September’s Ifo index fell further than was expected, from 115.9 to 115.2, against economist forecasts for a reading of 116.0. The survey polls more than 7,000 German businesses, asking them to rate the relative health of conditions in their respective industries.
“While the Ifo suggests that business sentiment dipped ahead of yesterday’s federal election, we suspect that a more likely cause of the decline is the recent strength of the euro, rather than political uncertainty,” says Stephen Brown, a European economist at Capital Economics.
Both the current activity and the expectations components of the index declined for September, while the current activity component had also posted a fall in August. However, the elevated level of the index still points toward solid growth for the German economy in the third quarter.
“Despite the fall in the BCI, on past form it still points to a sharp rise in annual GDP growth from Q2’s 2.1% to around 4%,” says Brown. “We still think that annual GDP growth will be around 2.3% this year, the strongest since 2011.”
The Euro was little changed in response to the release although it is broadly lower on the morning in the wake of Sunday’s election outcome.
The common currency slipped 0.35% against the Dollar during early trading in London, to be quoted at 1.1904, while the Pound-to-Euro rate advanced by 0.67% to reach 1.1364.
“Coalition talks will be difficult, they always are. After losing heavily to the AfD in Bavaria, CSU will be prickly, as will the resurgent FDP and the left wing of the Greens. But Merkel is good at bridging such differences,” says Holger Schmieding, chief economist at Germany’s Berenberg.
Sunday’s election ends the grand coalition between Merkel’s CDU and Martin Schultz’s CSU and marks the beginning of what could be weeks-long period of coalition building for Chancellor Angela Merkel. The most likely outcome is seen as a so-called Jamaica coalition involving the CDU, the Green Party and Die Link.
“This will mean slightly lower taxes than under the alternative of another grand coalition, which should boost growth over the next year or two.
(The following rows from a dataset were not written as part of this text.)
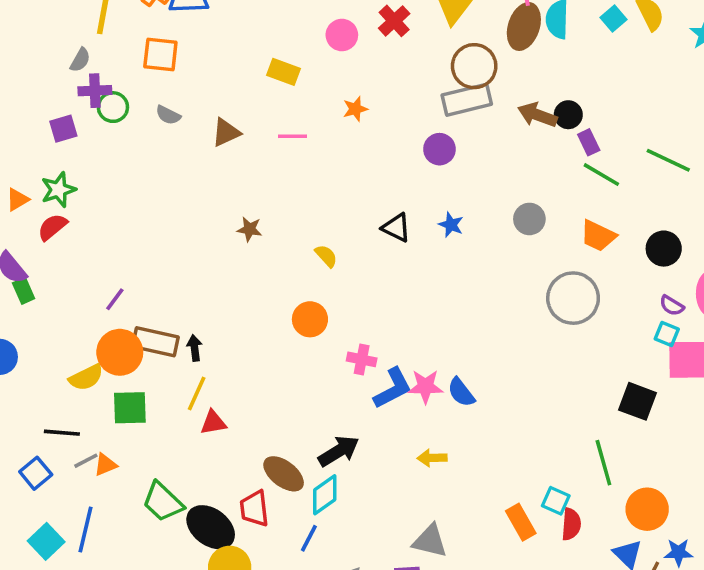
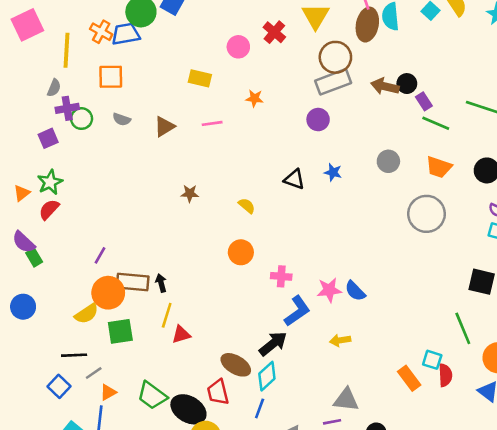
orange star: (355, 109) -> (254, 98), turned 30
blue L-shape: (393, 388) -> (297, 311), moved
orange triangle: (105, 465) -> (108, 392), moved

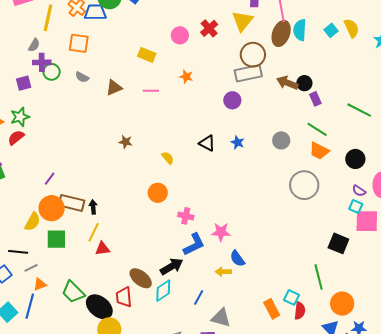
green line: (436, 123) -> (317, 129), moved
blue semicircle: (355, 291) -> (237, 259), moved
yellow semicircle: (86, 314) -> (32, 222), turned -36
blue line: (260, 408) -> (199, 298), moved

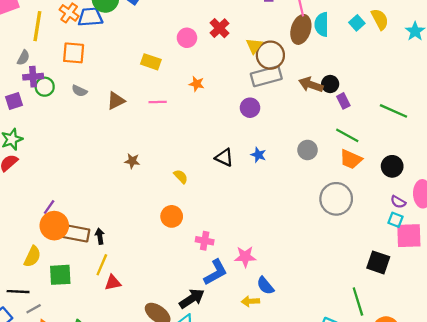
yellow triangle: (242, 21) -> (254, 46), moved, size x0.7
orange circle: (52, 208) -> (54, 226), moved

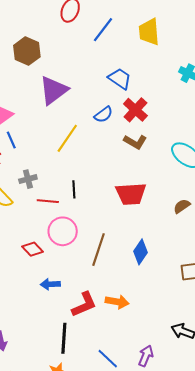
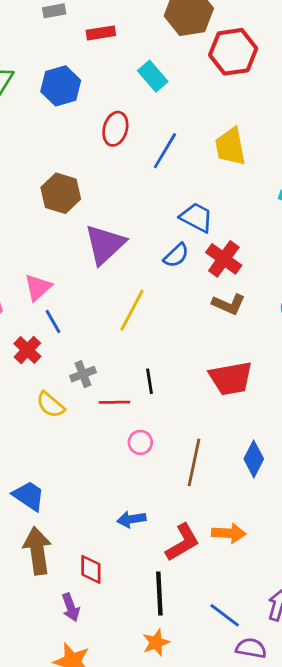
blue semicircle: (103, 115) -> (176, 255), moved
pink circle: (63, 231) -> (140, 442), size x0.6
red diamond: (32, 249) -> (91, 569), moved, turned 50

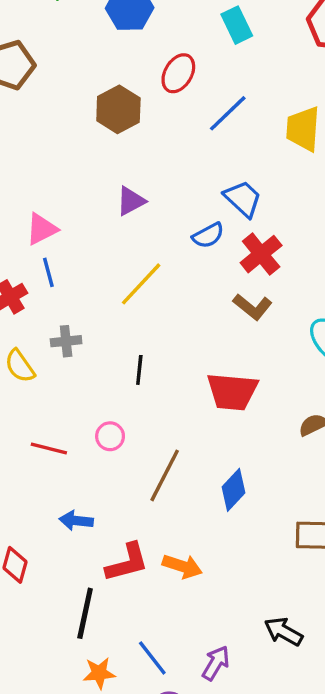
brown hexagon: (61, 193) -> (118, 109), moved
purple triangle: (105, 244) -> (131, 201), size x0.6
red line: (115, 402) -> (49, 448), moved
orange star: (156, 643) -> (99, 673), moved

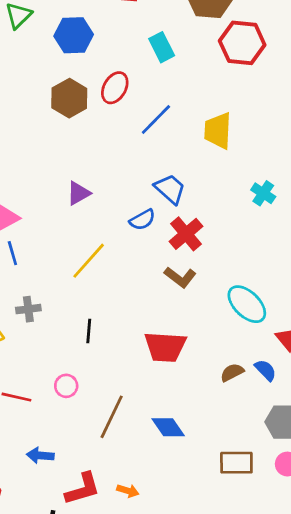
brown hexagon: (118, 109) -> (69, 98), moved
blue diamond: (233, 490) -> (168, 427), turned -76
orange arrow: (182, 566) -> (128, 491), size x0.7

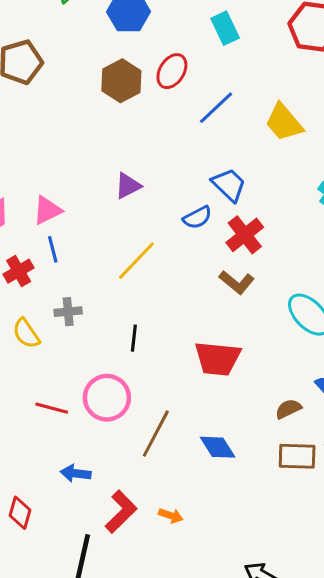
yellow trapezoid: (218, 131) -> (284, 122), turned -45
brown semicircle: (232, 372) -> (288, 409), moved
pink circle: (66, 386) -> (107, 398), size x1.8
brown rectangle: (236, 463) -> (297, 456), moved
red L-shape: (83, 489) -> (121, 512), turned -30

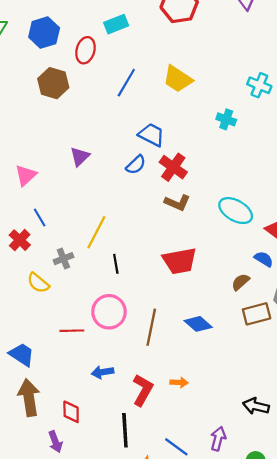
cyan rectangle: (225, 28) -> (116, 24), turned -70
red ellipse: (172, 71) -> (85, 50), moved
pink triangle: (47, 210) -> (26, 175), moved
yellow line: (136, 261) -> (96, 232), moved

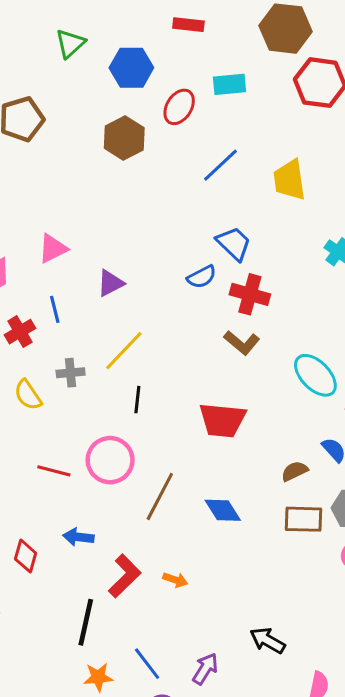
yellow trapezoid: (178, 79) -> (289, 180), turned 32
purple triangle: (80, 157) -> (110, 283), moved
red cross: (173, 167) -> (250, 294), turned -36
red diamond: (71, 412) -> (26, 556), moved

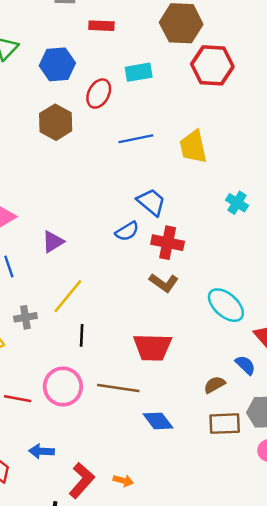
blue line: (221, 165) -> (136, 139), turned 36
brown line: (160, 496) -> (118, 388), moved, turned 75

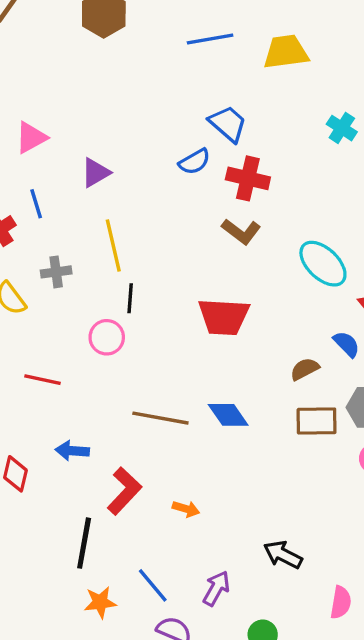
yellow trapezoid: (193, 147) -> (286, 52), turned 93
yellow line: (68, 296) -> (113, 246), turned -54
pink circle: (63, 387) -> (107, 337), moved, size x0.7
brown line: (118, 388) -> (160, 418), moved
orange arrow: (123, 481) -> (186, 509), moved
But the new government will also be less open to immigration and euro-zone integration, which will do the economy no favours further into the future,” says Jennifer McKeown, chief European economist at Capital Economics.
With that said, and as the morning’s Ifo data highlights, the German economy remains in a robust condition while the key issue for the Euro currency going ahead is whether or not the ECB pushes ahead with the tapering of its quantitative easing program in October.
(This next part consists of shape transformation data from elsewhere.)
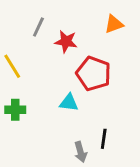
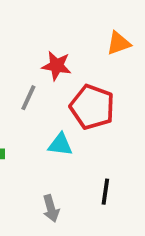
gray line: (38, 27) -> (28, 98), moved
gray arrow: (80, 152) -> (51, 208), moved

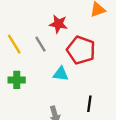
gray line: (28, 98) -> (40, 44), turned -56

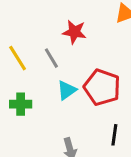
red pentagon: (81, 50) -> (102, 87), moved
cyan triangle: (61, 74) -> (67, 90), moved, turned -42

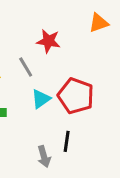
black line: (114, 135) -> (67, 141), moved

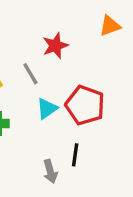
red star: (48, 41) -> (55, 46), turned -30

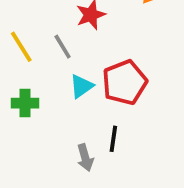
red pentagon: (85, 105) -> (125, 82), turned 30

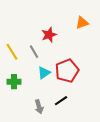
black line: (113, 139) -> (61, 101), turned 48
gray arrow: (85, 158) -> (39, 107), moved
Mario Draghi will speak about monetary policy in Brussels at 15:00. Strategists have noted that the European Central Bank president will need to expand on previous hawkish comments if the Euro is to be saved from further downside against the Dollar over the course of the week.
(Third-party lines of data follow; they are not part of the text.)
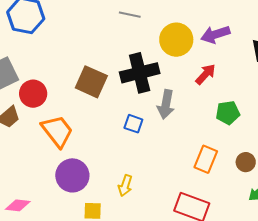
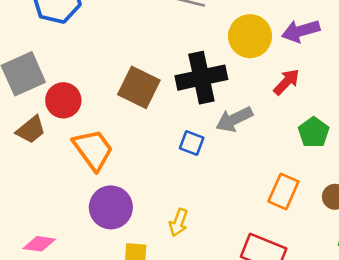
gray arrow: (166, 104) -> (234, 119), turned 52
green pentagon: (228, 113) -> (314, 132), turned -30

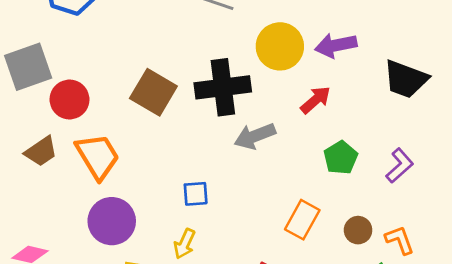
brown trapezoid: (31, 130) -> (41, 151), moved
blue square: (192, 143) -> (196, 194), moved, turned -30

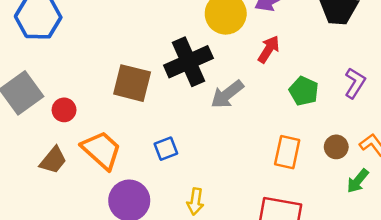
red circle: (70, 100) -> (64, 110), size x0.7
blue square: (196, 194) -> (166, 149), moved

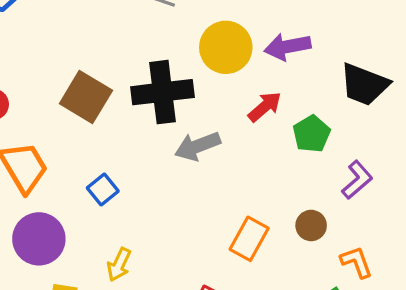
green pentagon: (304, 91) -> (312, 134), moved
brown circle: (336, 147) -> (311, 225), moved
blue square: (166, 149) -> (103, 190), turned -35

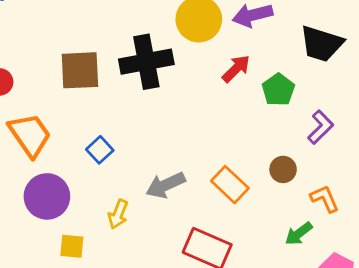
brown square: (86, 97) -> (80, 70), turned -30
gray arrow: (198, 146) -> (166, 185), moved
orange rectangle: (249, 239) -> (230, 185), turned -72

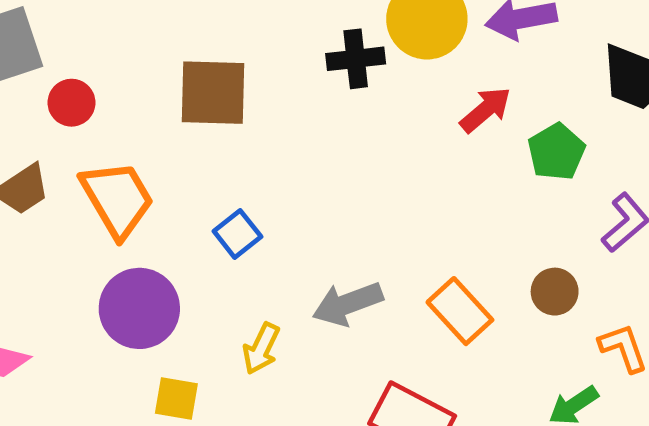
black cross: (146, 62) -> (356, 59), moved, size x0.6

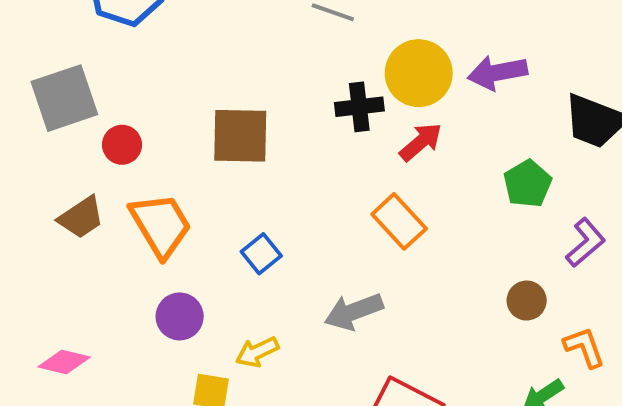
red arrow: (486, 110) -> (421, 142), moved
purple circle: (139, 308) -> (180, 316), size x0.7
orange rectangle: (460, 311) -> (399, 221), moved
yellow arrow: (261, 349) -> (257, 352), moved, turned 39

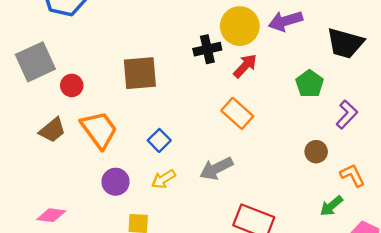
yellow arrow: (257, 352) -> (163, 179), moved

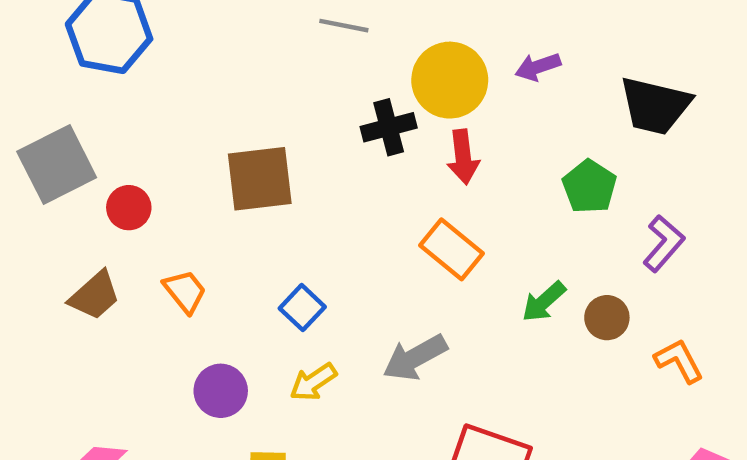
purple arrow: (285, 21) -> (538, 67), size x0.7
red arrow: (245, 66) -> (463, 157), turned 132
orange trapezoid: (99, 130) -> (185, 291), size x0.6
green arrow: (331, 206) -> (544, 302), moved

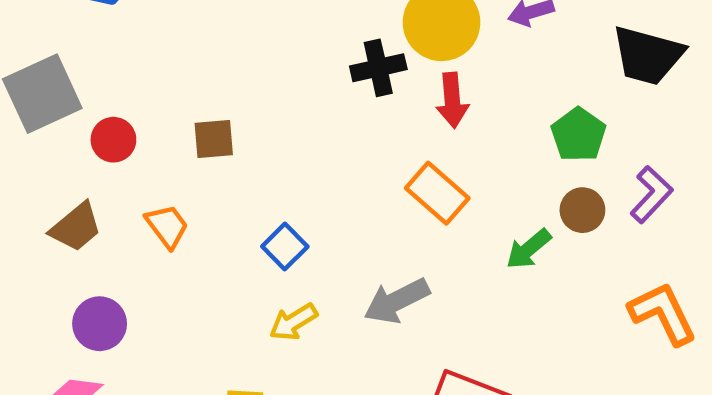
brown square: (260, 179) -> (214, 139), moved, size x0.6
brown circle: (607, 318) -> (582, 210), moved
orange L-shape: (679, 361) -> (663, 313), size x1.4
purple circle: (221, 391) -> (100, 324), moved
“We note that EUR/USD is very close to good support levels at 1.1860/1900 and failure of Draghi to give the EUR a boost today could leave it more vulnerable to US tax reform later in the week,” says Chris Turner, head of foreign exchange strategy at ING Group.
However, propping up the Euro on foreign exchange markets runs counter to the ECB’s recent objectives.
In fact, the morning’s weakness plays directly into the hands of ECB policy makers who have been hoping the common currency will ease back from recent highs before they commence the tapering of Eurozone quantitative easing in October.
As such, Draghi’s Monday appearance in Brussels could leave Euro bulls disappointed and may offer the Pound-to-Euro rate scope to appreciate further in the very short term at least.